Но командир полка уже вырвал у него трубку.
— Кто на проводе? Андреев? Давай хозяина. Ну, как двигаешь? Ага! Что? Левый бочок болит? Мы туда «танюшу» в лаптях двинем. Так. Младший брат собачек выдвинет. Все? Продолжай смелей. За левый бок не опасайся. Действуй!
Закончив разговор, командир полка сказал:
— Чисто сработано.
И мы все поняли, что он имел в виду.
Я подумал: если бы Васильев слышал сейчас это простое определение, он был бы доволен. То, что он сделал, нельзя было назвать подвигом. В его работе был строгий и точный расчет, но этим она и была прекрасна. Под пулями связист вел себя как рачительный, умный хозяин своего тела, жизни и силы. Это была настоящая боевая работа, то есть работа самого высокого класса.
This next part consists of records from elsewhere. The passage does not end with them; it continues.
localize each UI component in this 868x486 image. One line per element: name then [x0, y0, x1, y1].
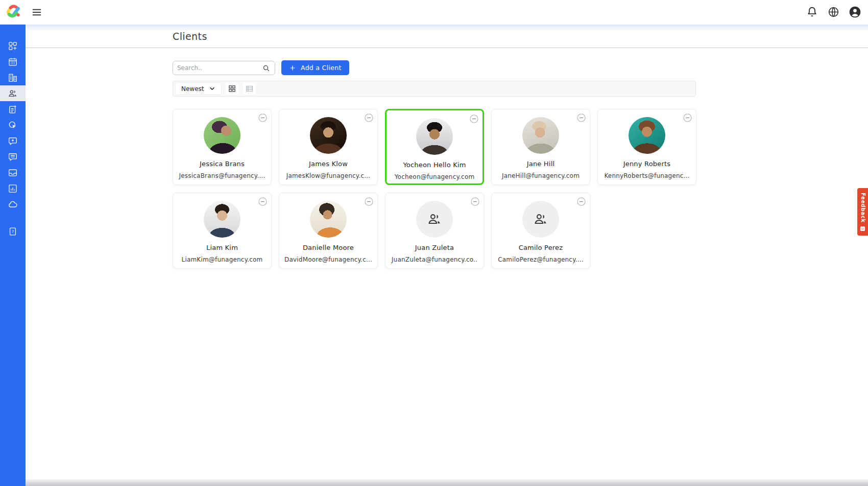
minus-circle-icon — [258, 113, 268, 123]
clients-grid: Jessica Brans JessicaBrans@funagency....… — [173, 109, 698, 269]
top-bar — [0, 0, 868, 25]
client-avatar-placeholder — [416, 201, 453, 238]
topbar-actions — [805, 5, 862, 19]
knot-logo-icon — [5, 3, 23, 21]
sidebar-item-calendar[interactable] — [0, 54, 26, 70]
remove-client-button[interactable] — [258, 113, 268, 123]
add-client-label: Add a Client — [301, 64, 342, 72]
hamburger-icon — [30, 5, 44, 19]
client-email: CamiloPerez@funagency.... — [492, 256, 590, 263]
message-plus-icon — [8, 136, 18, 146]
add-client-button[interactable]: Add a Client — [281, 60, 349, 75]
remove-client-button[interactable] — [683, 113, 692, 123]
sidebar-item-new-message[interactable] — [0, 133, 26, 149]
remove-client-button[interactable] — [576, 197, 586, 206]
sidebar-item-tracking[interactable] — [0, 117, 26, 133]
users-icon — [533, 212, 548, 227]
note-add-icon — [8, 104, 18, 114]
notifications-button[interactable] — [805, 5, 819, 19]
sort-dropdown[interactable]: Newest — [176, 83, 221, 95]
search-icon — [262, 64, 271, 73]
list-view-button[interactable] — [243, 83, 256, 95]
cloud-icon — [8, 199, 18, 210]
client-card[interactable]: James Klow JamesKlow@funagency.c... — [279, 109, 378, 185]
menu-toggle-button[interactable] — [30, 5, 44, 19]
client-card[interactable]: Juan Zuleta JuanZuleta@funagency.co.. — [385, 193, 484, 269]
client-avatar — [416, 118, 453, 155]
sidebar-item-reports[interactable] — [0, 180, 26, 196]
bell-icon — [805, 5, 819, 19]
sidebar-item-inbox[interactable] — [0, 165, 26, 180]
minus-circle-icon — [576, 197, 586, 206]
app-logo[interactable] — [5, 3, 23, 22]
remove-client-button[interactable] — [470, 197, 480, 206]
remove-client-button[interactable] — [469, 114, 479, 124]
svg-text:?: ? — [12, 229, 14, 234]
title-divider — [26, 48, 868, 48]
users-icon — [8, 88, 18, 99]
client-card[interactable]: Camilo Perez CamiloPerez@funagency.... — [491, 193, 590, 269]
sidebar-item-messages[interactable] — [0, 149, 26, 165]
plus-icon — [289, 64, 296, 72]
page-title: Clients — [173, 31, 207, 42]
client-name: Liam Kim — [173, 244, 271, 251]
client-email: KennyRoberts@funagenc... — [598, 172, 696, 179]
sidebar-item-company[interactable] — [0, 70, 26, 85]
list-view-icon — [245, 84, 254, 93]
bottom-scroll-edge — [26, 479, 868, 486]
language-button[interactable] — [827, 5, 840, 19]
search-box — [173, 61, 275, 75]
client-name: Jenny Roberts — [598, 160, 696, 168]
grid-view-icon — [228, 84, 236, 93]
smiley-box-icon — [860, 226, 865, 232]
feedback-tab[interactable]: Feedback — [857, 188, 868, 236]
minus-circle-icon — [469, 114, 479, 124]
client-card-selected[interactable]: Yocheon Hello Kim Yocheon@funagency.com — [385, 109, 484, 185]
remove-client-button[interactable] — [576, 113, 586, 123]
remove-client-button[interactable] — [364, 197, 374, 206]
minus-circle-icon — [258, 197, 268, 206]
client-email: JessicaBrans@funagency.... — [173, 172, 271, 179]
client-card[interactable]: Danielle Moore DavidMoore@funagency.c... — [279, 193, 378, 269]
remove-client-button[interactable] — [258, 197, 268, 206]
sort-selected-value: Newest — [181, 85, 204, 92]
client-name: Yocheon Hello Kim — [387, 161, 483, 169]
client-avatar — [310, 117, 347, 154]
bar-chart-icon — [8, 183, 18, 194]
user-avatar-icon — [848, 5, 862, 19]
minus-circle-icon — [364, 113, 374, 123]
minus-circle-icon — [470, 197, 480, 206]
client-avatar — [522, 117, 559, 154]
client-avatar-placeholder — [522, 201, 559, 238]
chat-lines-icon — [8, 152, 18, 162]
sidebar-item-dashboard[interactable] — [0, 38, 26, 54]
dashboard-add-icon — [8, 41, 18, 51]
sidebar: ? — [0, 25, 26, 486]
client-email: DavidMoore@funagency.c... — [279, 256, 377, 263]
client-card[interactable]: Liam Kim LiamKim@funagency.com — [173, 193, 272, 269]
sidebar-item-clients[interactable] — [0, 85, 26, 101]
client-name: Camilo Perez — [492, 244, 590, 251]
client-avatar — [310, 201, 347, 238]
client-card[interactable]: Jenny Roberts KennyRoberts@funagenc... — [597, 109, 696, 185]
client-avatar — [629, 117, 665, 154]
grid-view-button[interactable] — [226, 83, 238, 95]
client-name: Jessica Brans — [173, 160, 271, 168]
buildings-icon — [8, 73, 18, 83]
client-avatar — [204, 201, 240, 238]
client-card[interactable]: Jessica Brans JessicaBrans@funagency.... — [173, 109, 272, 185]
client-email: Yocheon@funagency.com — [387, 173, 483, 180]
minus-circle-icon — [683, 113, 692, 123]
search-input[interactable] — [173, 64, 262, 72]
users-icon — [427, 212, 442, 227]
sidebar-item-notes[interactable] — [0, 101, 26, 117]
minus-circle-icon — [364, 197, 374, 206]
client-card[interactable]: Jane Hill JaneHill@funagency.com — [491, 109, 590, 185]
remove-client-button[interactable] — [364, 113, 374, 123]
sidebar-item-help[interactable]: ? — [0, 223, 26, 239]
calendar-icon — [8, 57, 18, 67]
client-name: James Klow — [279, 160, 377, 168]
account-button[interactable] — [848, 5, 862, 19]
sidebar-item-cloud[interactable] — [0, 196, 26, 212]
client-email: JaneHill@funagency.com — [492, 172, 590, 179]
В землянку Васильев вернулся часа через два. Оказывается, он остался близ насыпи, чтобы в случае новой аварии быстро установить связь. Когда же наши ворвались на опушку и стали уничтожать немецких автоматчиков, он, не желая подвергать себя напрасному риску, вернулся на наблюдательный пункт кружным путем.
…День клонился к закату. Наступил такой момент боя, когда еще гремят выстрелы, когда жизнь многих людей только вступает в борьбу со смертью, но судьба боя уже решена. Правда, надо много усилий, чтоб в последний миг не выпустить победы, не дать врагу отделаться полбедой. Непосредственные участники боя еще не верят в сделанное ими, но на наблюдательном пункте ясно, что тяжкие усилия, жертвы, пот и кровь товарищей были не напрасны.
Мы сидели в землянке. Васильев, вытирая лицо и шею клетчатым носовым платком, рассказывал:
— Вчера получил письма от жены. Три месяца не получал ни одного. Я за нее не беспокоился — она женщина умная, сознательная. Но все же тяжко было… А вчера сразу одиннадцать штук. Я их расположил по числам, десять прочитал, а одно, последнее, на после боя оставил. Гостинец мне будет.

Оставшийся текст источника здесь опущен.